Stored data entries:
○ ○ ○ ○ ○
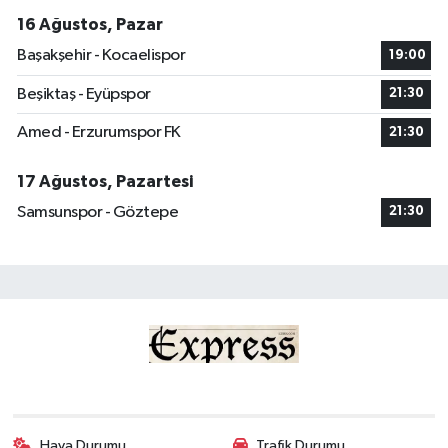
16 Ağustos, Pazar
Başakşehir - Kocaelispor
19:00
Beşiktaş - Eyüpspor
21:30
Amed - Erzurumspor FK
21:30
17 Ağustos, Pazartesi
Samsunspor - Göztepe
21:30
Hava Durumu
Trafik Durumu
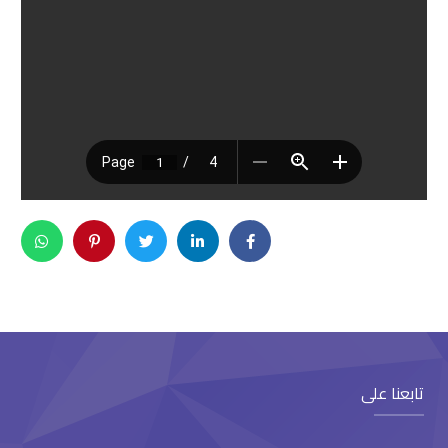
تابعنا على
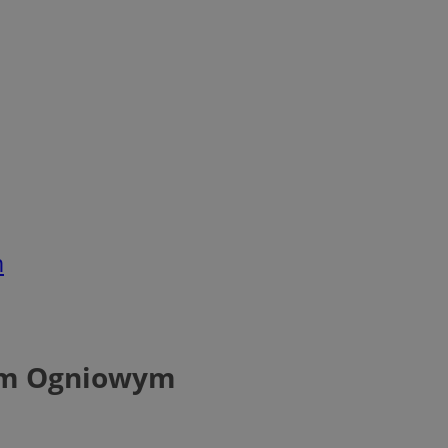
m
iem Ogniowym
○ ○ ○ ○ ○
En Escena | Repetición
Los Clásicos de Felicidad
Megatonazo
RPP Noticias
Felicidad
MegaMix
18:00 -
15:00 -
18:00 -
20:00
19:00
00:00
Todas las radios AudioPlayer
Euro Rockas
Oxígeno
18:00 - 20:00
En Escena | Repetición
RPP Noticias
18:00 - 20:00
○ ○ ○ ○ ○
**Task prompt**. In the entries, some lines may contain the word "Ağustos". Give how many do, as a number by itself.

**Answer space**. 2